MS. MARSHALL: Accompanying alleged rape victims who travel to the Hague and supporting them throughout the trauma of giving evidence presents a particular problem: Women like these, friends and camp survivors, now refugees in Germany. Tasmin Elezovic is just back from Bosnia where she tried unsuccessfully to return home. Serb neighbors turned her away. She is a witness in the Tadic trial, and that won't make going home in the future any easier.

TASMIN ELEZOVIC, Witness: (speaking through interpreter) I personally don't think it's enough as a protection but I want to go to the Hague because I lost my brother, my father, and my son, who was 22 years old, and he burned alive in a house, and I have to talk about that.

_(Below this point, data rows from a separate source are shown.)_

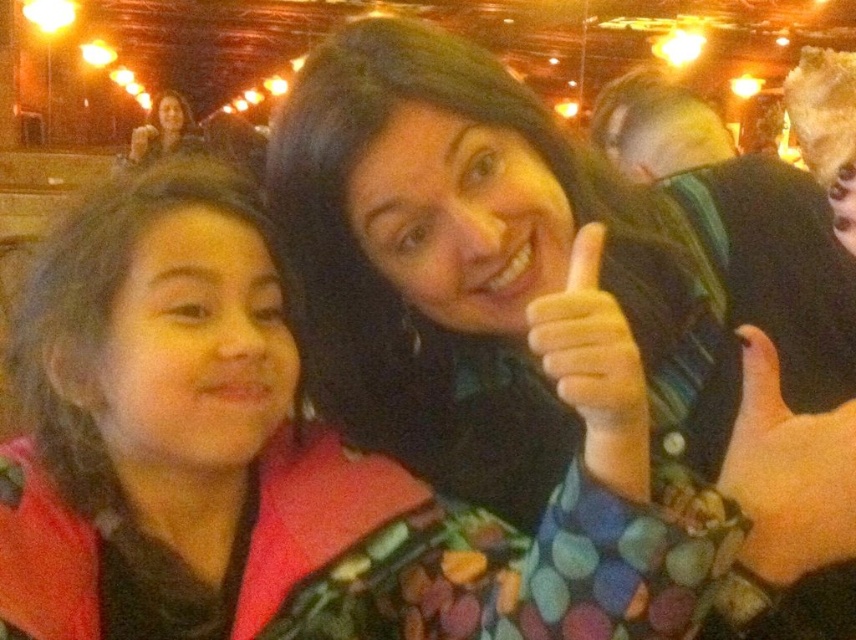 You are standing at the point marked as point (622, 83) in the image. If you want to walk towards the nearest exit, which is located 10 feet away from your current position, can you reach it without moving more than 10 feet?

The distance between point (622, 83) and the viewer is 9.11 feet, so yes, you can reach the nearest exit without moving more than 10 feet since 9.11 feet is less than 10 feet.

You are a photographer standing 24 inches away from the matte black hand at upper center. Can you safely take a photo without getting too close?

The matte black hand at upper center is 23.80 inches away from the viewer. Since you are standing 24 inches away, you are slightly farther than the hand, so you can safely take the photo without getting too close. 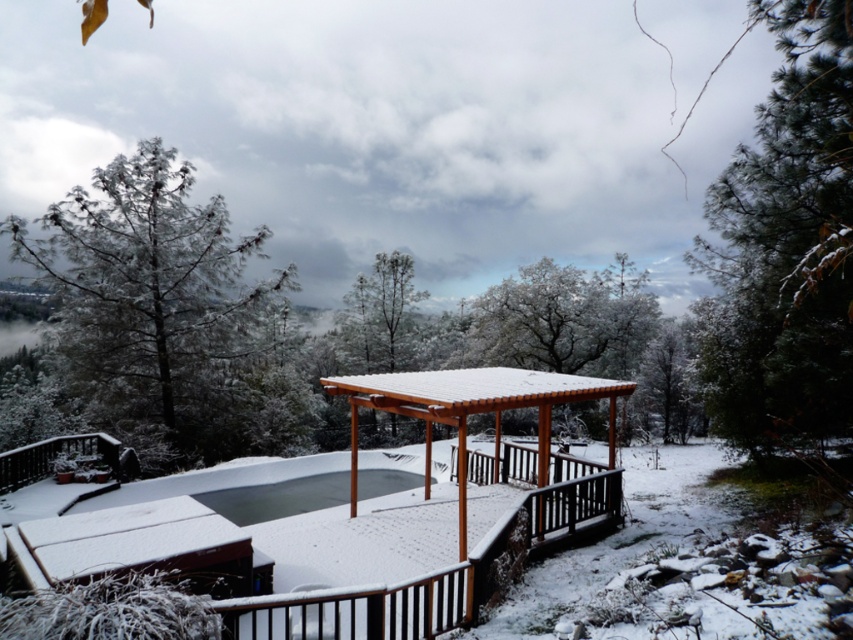 Question: Can you confirm if snow-covered pine tree at left is positioned to the right of snow-covered wooden tree at center?

Choices:
 (A) no
 (B) yes

Answer: (A)

Question: Which of the following is the farthest from the observer?

Choices:
 (A) (738, 392)
 (B) (403, 588)
 (C) (117, 240)

Answer: (C)

Question: Among these objects, which one is nearest to the camera?

Choices:
 (A) snow-covered pine tree at left
 (B) snow-covered wooden tree at center
 (C) wooden pergola at center

Answer: (C)

Question: Is wooden pergola at center positioned behind snow-covered pine tree at left?

Choices:
 (A) no
 (B) yes

Answer: (A)

Question: Based on their relative distances, which object is farther from the wooden pergola at center?

Choices:
 (A) snow-covered wooden tree at center
 (B) snow-covered pine at right
 (C) snow-covered pine tree at left

Answer: (A)

Question: Is wooden pergola at center smaller than snow-covered wooden tree at center?

Choices:
 (A) no
 (B) yes

Answer: (A) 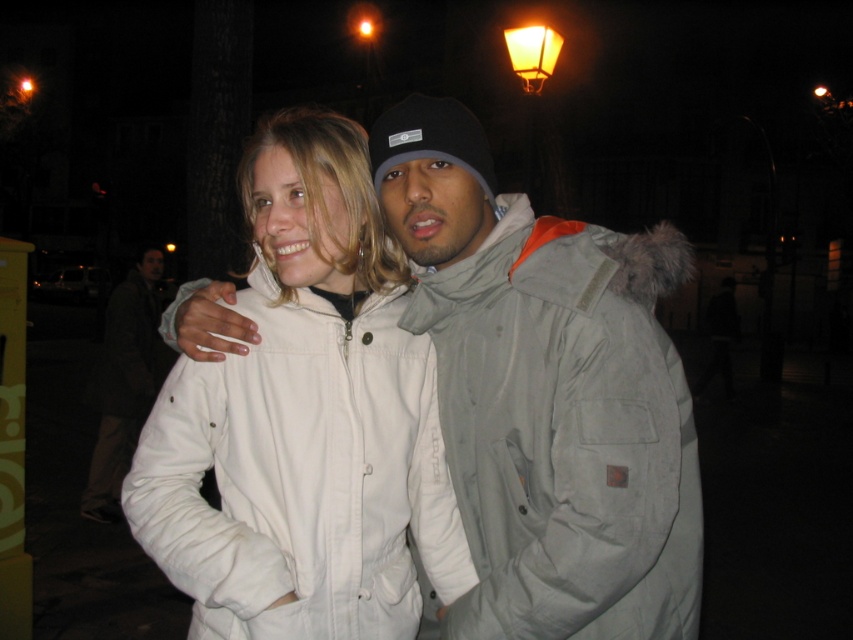 Does white cotton jacket at center lie behind orange frosted glass streetlamp at upper right?

No, white cotton jacket at center is in front of orange frosted glass streetlamp at upper right.

Does white cotton jacket at center have a greater height compared to orange frosted glass streetlamp at upper right?

Indeed, white cotton jacket at center has a greater height compared to orange frosted glass streetlamp at upper right.

Is point (123, 349) less distant than point (546, 65)?

Yes, point (123, 349) is in front of point (546, 65).

The height and width of the screenshot is (640, 853). I want to click on white cotton jacket at center, so click(125, 384).

Is gray fabric jacket at center smaller than white cotton jacket at center?

Yes.

Between gray fabric jacket at center and white cotton jacket at center, which one appears on the right side from the viewer's perspective?

gray fabric jacket at center is more to the right.

You are a GUI agent. You are given a task and a screenshot of the screen. Output one action in this format:
    pyautogui.click(x=<x>, y=<y>)
    Task: Click on the gray fabric jacket at center
    This screenshot has height=640, width=853.
    Given the screenshot: What is the action you would take?
    547,394

What do you see at coordinates (547, 394) in the screenshot? The height and width of the screenshot is (640, 853). I see `gray fabric jacket at center` at bounding box center [547, 394].

Is point (672, 269) more distant than point (345, 624)?

Yes, point (672, 269) is farther from viewer.

Locate an element on the screen. This screenshot has width=853, height=640. gray fabric jacket at center is located at coordinates (547, 394).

SPOKESPERSON: The Tribunal, all rise.

MS. MARSHALL: But fear of giving evidence at the Hague cuts both ways. The defense team too has problems. They say their witnesses won't come because they mistrust the UN and view it as anti-Serb. They fear they'll end up here underneath the courtroom in the holding cells as suspects. It was all much easier 50 years ago at Nuremberg. Then the conflict was over, the suspects were in custody, and it was the victors who tried the losers in a military court. Today there's only one defendant, Dusan Tadic, and the conflict is far from convincingly over. There's also virtually no evidence save bitter conflicting accounts on which to judge him. As a prosecution witness, Hasa Isic will leave his work in Germany and travel to the Hague. "I just want the world to know what happened in Bosnia," he says. He believes the Hague is not about vengeance but historical record. He claims Tadic beat him and left him to die. Tadic says he did not. A judge must now decide for the historical record and for justice who is telling the truth.